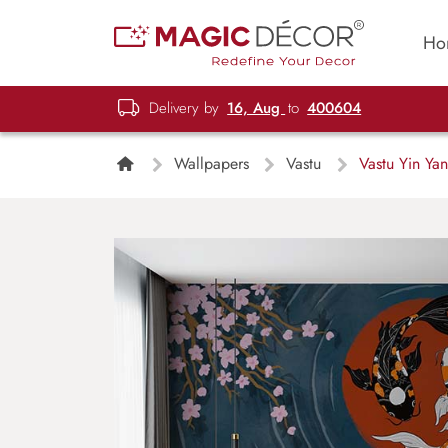
Ho
Delivery by
16, Aug
to
400604
Wallpapers
Vastu
Vastu Yin Yan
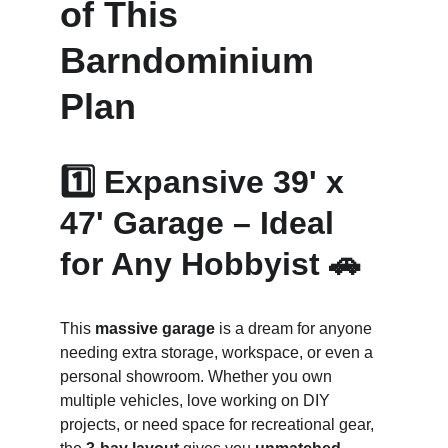
of This 
Barndominium 
Plan
1️⃣ Expansive 39' x 
47' Garage – Ideal 
for Any Hobbyist 🚗
This 
massive garage
 is a dream for anyone 
needing extra storage, workspace, or even a 
personal showroom. Whether you own 
multiple vehicles, love working on DIY 
projects, or need space for recreational gear, 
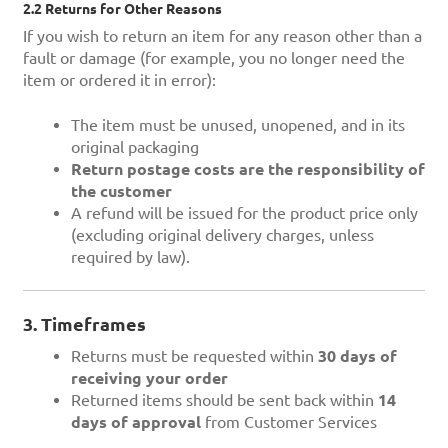
2.2 Returns for Other Reasons
If you wish to return an item for any reason other than a
fault or damage (for example, you no longer need the
item or ordered it in error):
The item must be unused, unopened, and in its
original packaging
Return postage costs are the responsibility of
the customer
A refund will be issued for the product price only
(excluding original delivery charges, unless
required by law).
3. Timeframes
Returns must be requested within
30 days of
receiving your order
Returned items should be sent back within
14
days of approval
from Customer Services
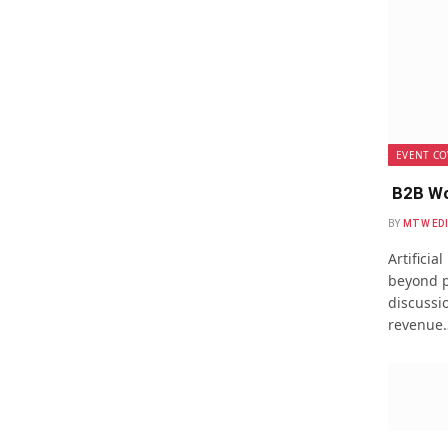
EVENT CO
B2B Wo
BY
MTW ED
Artificia
beyond p
discussio
revenue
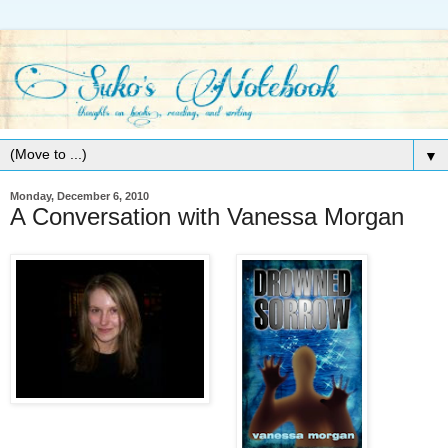
▼
Monday, December 6, 2010
A Conversation with Vanessa Morgan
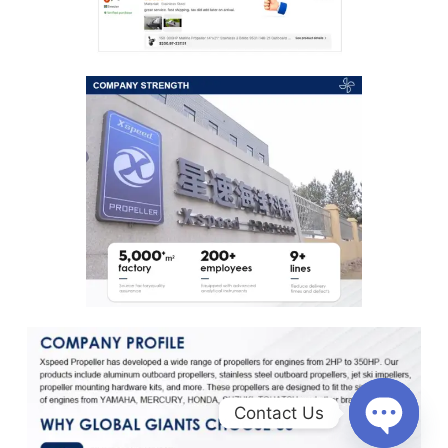
Contact Us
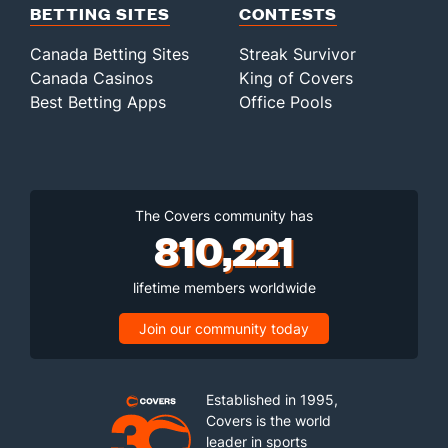
BETTING SITES
CONTESTS
Canada Betting Sites
Streak Survivor
Canada Casinos
King of Covers
Best Betting Apps
Office Pools
The Covers community has
810,221
lifetime members worldwide
Join our community today
Established in 1995,
Covers is the world
leader in sports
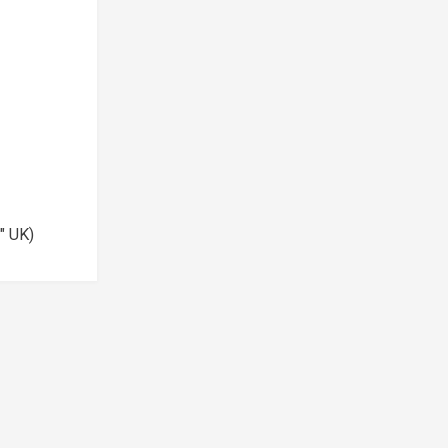
½" UK)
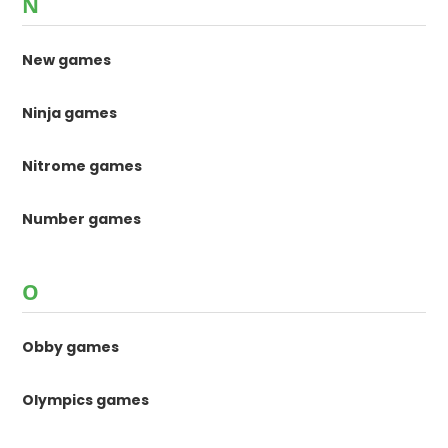
N
New games
Ninja games
Nitrome games
Number games
O
Obby games
Olympics games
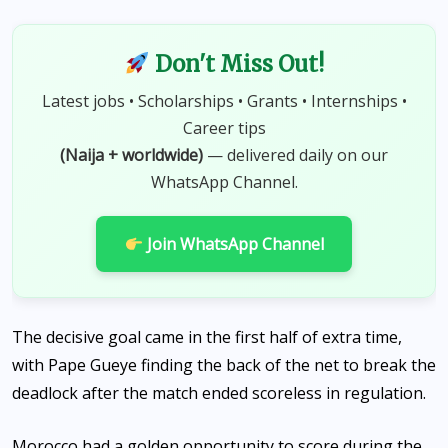
Don't Miss Out!
Latest jobs • Scholarships • Grants • Internships •
Career tips
(Naija + worldwide)
— delivered daily on our
WhatsApp Channel.
Join WhatsApp Channel
The decisive goal came in the first half of extra time,
with Pape Gueye finding the back of the net to break the
deadlock after the match ended scoreless in regulation.
Morocco had a golden opportunity to score during the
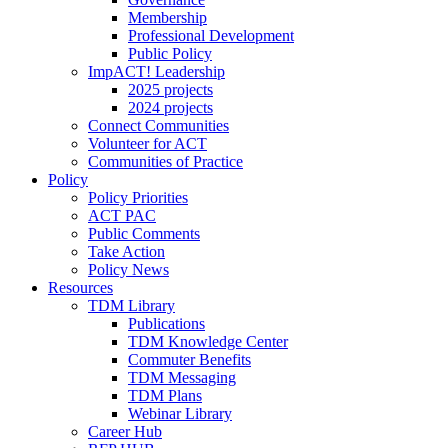
Membership
Professional Development
Public Policy
ImpACT! Leadership
2025 projects
2024 projects
Connect Communities
Volunteer for ACT
Communities of Practice
Policy
Policy Priorities
ACT PAC
Public Comments
Take Action
Policy News
Resources
TDM Library
Publications
TDM Knowledge Center
Commuter Benefits
TDM Messaging
TDM Plans
Webinar Library
Career Hub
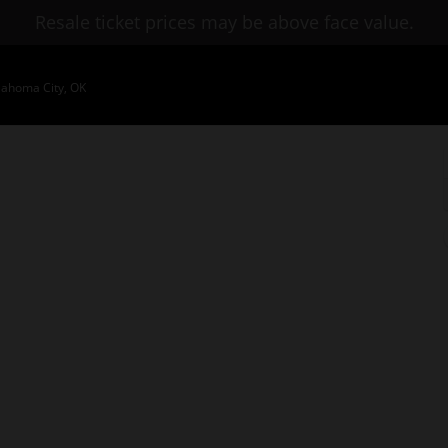
Resale ticket prices may be above face value.
lahoma City, OK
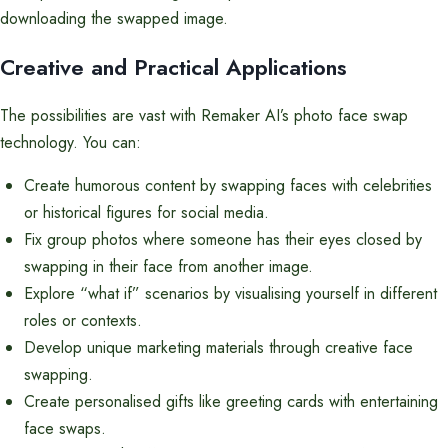
downloading the swapped image.
Creative and Practical Applications
The possibilities are vast with Remaker AI’s photo face swap
technology. You can:
Create humorous content by swapping faces with celebrities
or historical figures for social media.
Fix group photos where someone has their eyes closed by
swapping in their face from another image.
Explore “what if” scenarios by visualising yourself in different
roles or contexts.
Develop unique marketing materials through creative face
swapping.
Create personalised gifts like greeting cards with entertaining
face swaps.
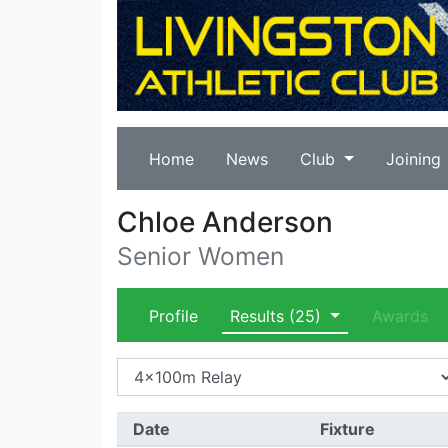
Home
News
Club
Joining
Chloe Anderson
Senior Women
Profile
Results
(25)
Awards
Date
Fixture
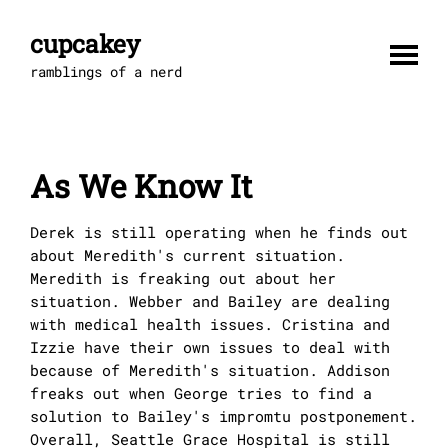
Skip
to
cupcakey
content
ramblings of a nerd
As We Know It
Derek is still operating when he finds out
about Meredith's current situation.
Meredith is freaking out about her
situation. Webber and Bailey are dealing
with medical health issues. Cristina and
Izzie have their own issues to deal with
because of Meredith's situation. Addison
freaks out when George tries to find a
solution to Bailey's impromtu postponement.
Overall, Seattle Grace Hospital is still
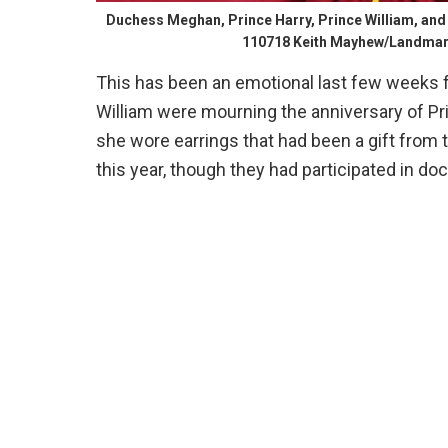
Duchess Meghan, Prince Harry, Prince William, and 
110718 Keith Mayhew/Landma
This has been an emotional last few weeks fo
William were mourning the anniversary of Pri
she wore earrings that had been a gift from
this year, though they had participated in d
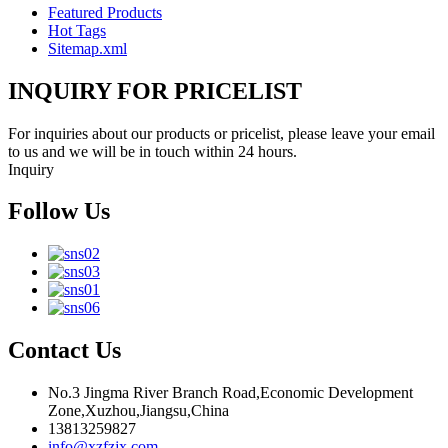
Featured Products
Hot Tags
Sitemap.xml
INQUIRY FOR PRICELIST
For inquiries about our products or pricelist, please leave your email
to us and we will be in touch within 24 hours.
Inquiry
Follow Us
Contact Us
No.3 Jingma River Branch Road,Economic Development
Zone,Xuzhou,Jiangsu,China
13813259827
info@xzfzjx.com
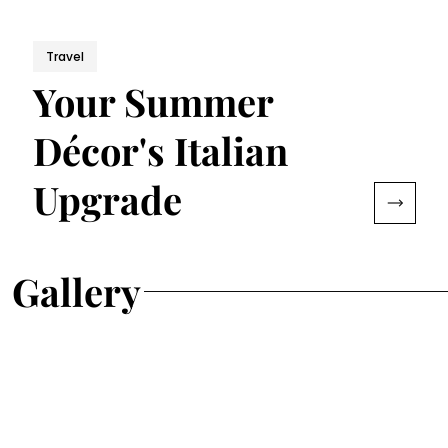
Travel
Your Summer
Décor's Italian
Upgrade
Gallery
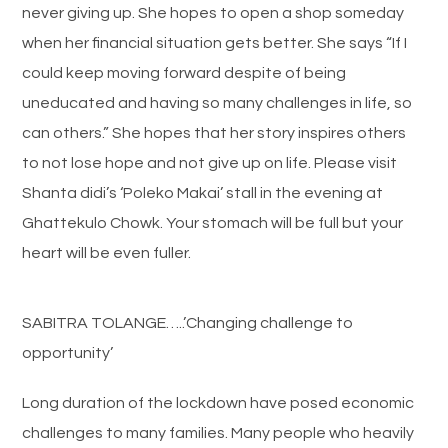
never giving up. She hopes to open a shop someday
when her financial situation gets better. She says “If I
could keep moving forward despite of being
uneducated and having so many challenges in life, so
can others.” She hopes that her story inspires others
to not lose hope and not give up on life. Please visit
Shanta didi’s ‘Poleko Makai’ stall in the evening at
Ghattekulo Chowk. Your stomach will be full but your
heart will be even fuller.
SABITRA TOLANGE…..’Changing challenge to
opportunity’
Long duration of the lockdown have posed economic
challenges to many families. Many people who heavily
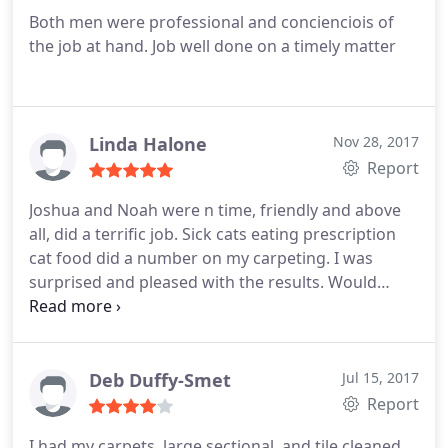
Both men were professional and concienciois of
the job at hand. Job well done on a timely matter
Linda Halone
Nov 28, 2017
Report
Joshua and Noah were n time, friendly and above
all, did a terrific job. Sick cats eating prescription
cat food did a number on my carpeting. I was
surprised and pleased with the results. Would
recommend highly.
Deb Duffy-Smet
Jul 15, 2017
Report
I had my carpets, large sectional, and tile cleaned.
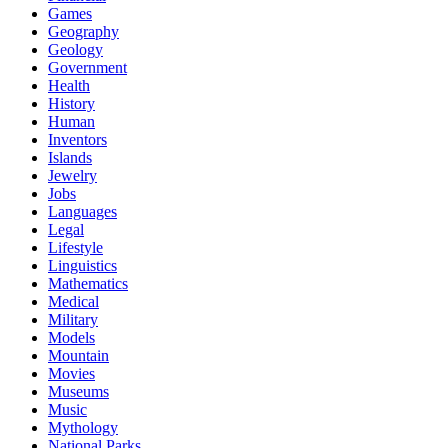
Games
Geography
Geology
Government
Health
History
Human
Inventors
Islands
Jewelry
Jobs
Languages
Legal
Lifestyle
Linguistics
Mathematics
Medical
Military
Models
Mountain
Movies
Museums
Music
Mythology
National Parks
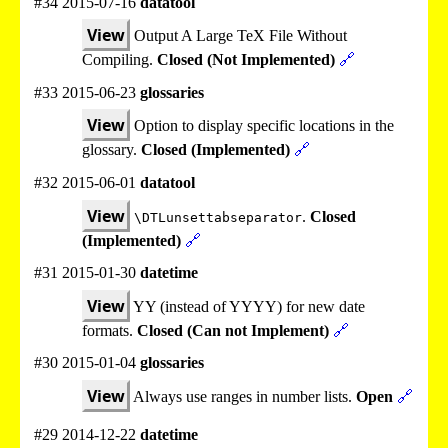
#34 2015-07-16
datatool
View
Output A Large TeX File Without
Compiling.
Closed (Not Implemented)
🔗
#33 2015-06-23
glossaries
View
Option to display specific locations in the
glossary.
Closed (Implemented)
🔗
#32 2015-06-01
datatool
View
.
Closed
\DTLunsettabseparator
(Implemented)
🔗
#31 2015-01-30
datetime
View
YY (instead of YYYY) for new date
formats.
Closed (Can not Implement)
🔗
#30 2015-01-04
glossaries
View
Always use ranges in number lists.
Open
🔗
#29 2014-12-22
datetime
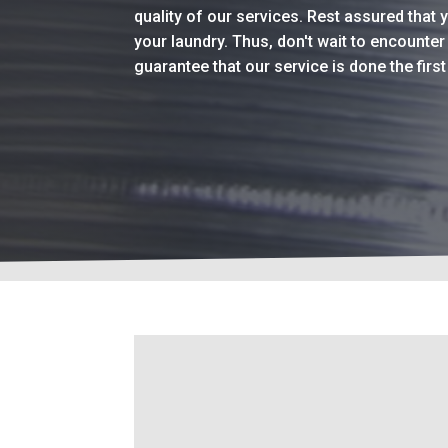
quality of our services. Rest assured that 
your laundry. Thus, don't wait to encounte
guarantee that our service is done the firs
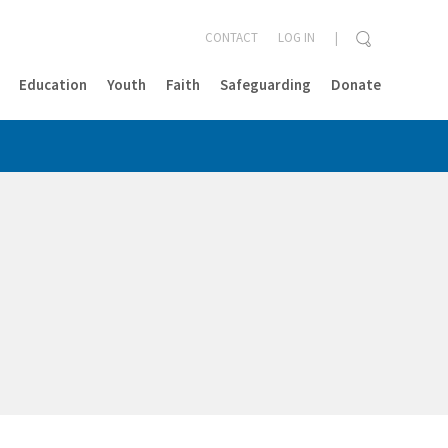
CONTACT
LOG IN
Education
Youth
Faith
Safeguarding
Donate
CLOSE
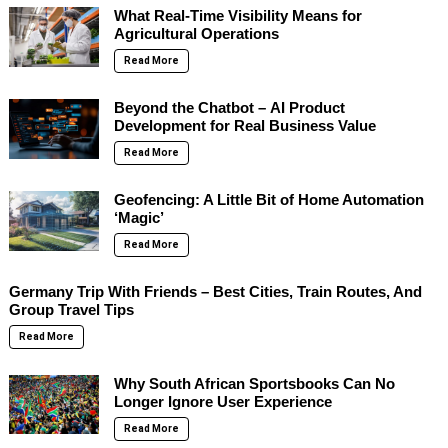
What Real-Time Visibility Means for
Agricultural Operations
Read More
Beyond the Chatbot – AI Product
Development for Real Business Value
Read More
Geofencing: A Little Bit of Home Automation
‘Magic’
Read More
Germany Trip With Friends – Best Cities, Train Routes, And
Group Travel Tips
Read More
Why South African Sportsbooks Can No
Longer Ignore User Experience
Read More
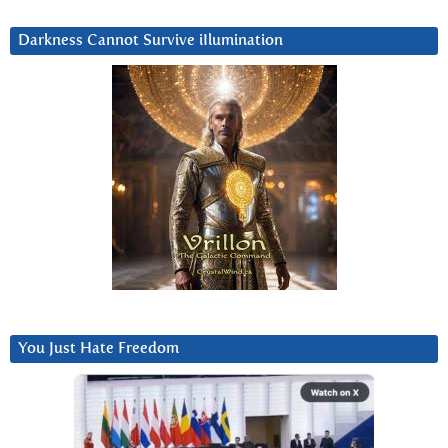
Darkness Cannot Survive iIlumination
You Just Hate Freedom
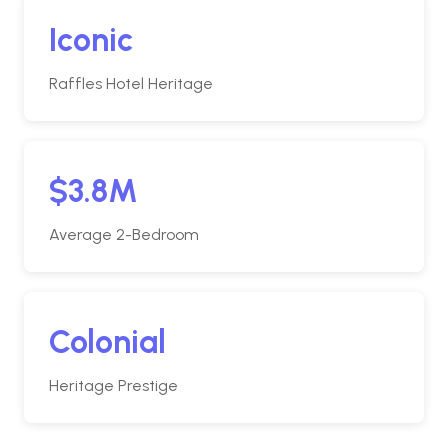
Iconic
Raffles Hotel Heritage
$3.8M
Average 2-Bedroom
Colonial
Heritage Prestige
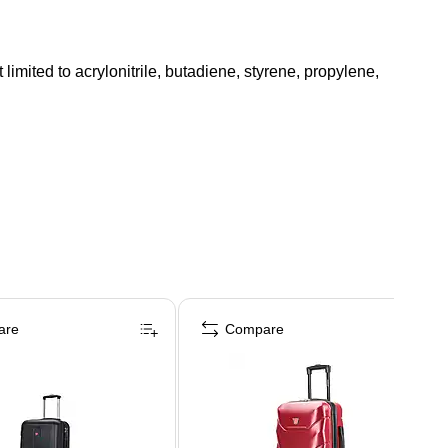
mited to acrylonitrile, butadiene, styrene, propylene,
are
Compare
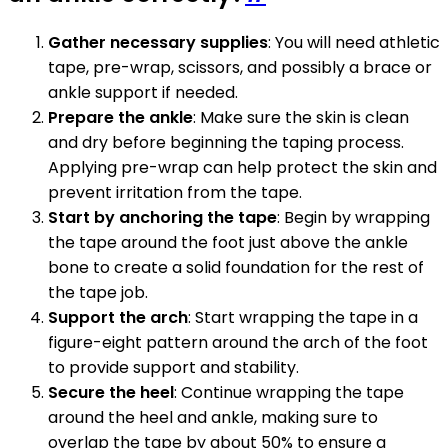
Gather necessary supplies
: You will need athletic
tape, pre-wrap, scissors, and possibly a brace or
ankle support if needed.
Prepare the ankle
: Make sure the skin is clean
and dry before beginning the taping process.
Applying pre-wrap can help protect the skin and
prevent irritation from the tape.
Start by anchoring the tape
: Begin by wrapping
the tape around the foot just above the ankle
bone to create a solid foundation for the rest of
the tape job.
Support the arch
: Start wrapping the tape in a
figure-eight pattern around the arch of the foot
to provide support and stability.
Secure the heel
: Continue wrapping the tape
around the heel and ankle, making sure to
overlap the tape by about 50% to ensure a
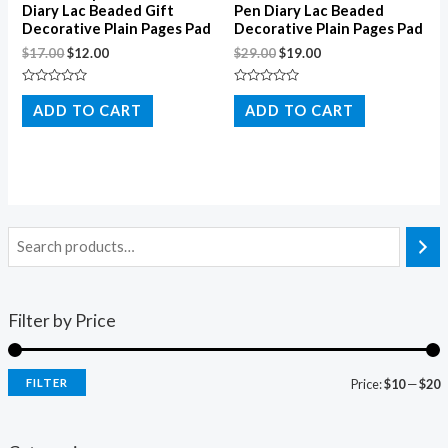
Diary Lac Beaded Gift
Pen Diary Lac Beaded
Decorative Plain Pages Pad
Decorative Plain Pages Pad
$
17.00
$
12.00
$
29.00
$
19.00
Rated
Rated
0
0
ADD TO CART
ADD TO CART
out
out
of
of
5
5
Filter by Price
FILTER
Price:
$10
—
$20
i
a
n
x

(Exercise):
Note which lines carry the word "were" in the material, then copy each of them.

(Solution for this task):
William were mourning the anniversary of Pri
Both men were professional and concienciois of
Joshua and Noah were n time, friendly and above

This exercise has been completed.